#### [Work instruction]
The answer should be an exact repeat of the stretch of material below from the line containing "Au 15ème siècle, la Ferm" through the line containing "Gorgon, un saint martyr".

#### [Extracted data]
━━━

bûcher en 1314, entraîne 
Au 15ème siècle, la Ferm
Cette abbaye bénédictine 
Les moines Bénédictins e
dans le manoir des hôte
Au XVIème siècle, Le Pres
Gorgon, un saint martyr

━━━

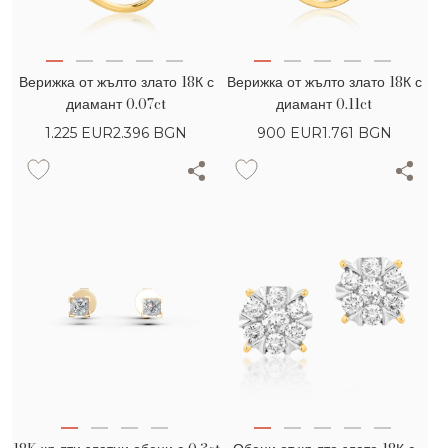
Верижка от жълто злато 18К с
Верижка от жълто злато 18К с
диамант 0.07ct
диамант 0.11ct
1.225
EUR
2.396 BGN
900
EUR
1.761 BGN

━━━

#### [Response area]
Au 15ème siècle, la Ferm
Cette abbaye bénédictine 
Les moines Bénédictins e
dans le manoir des hôte
Au XVIème siècle, Le Pres
Gorgon, un saint martyr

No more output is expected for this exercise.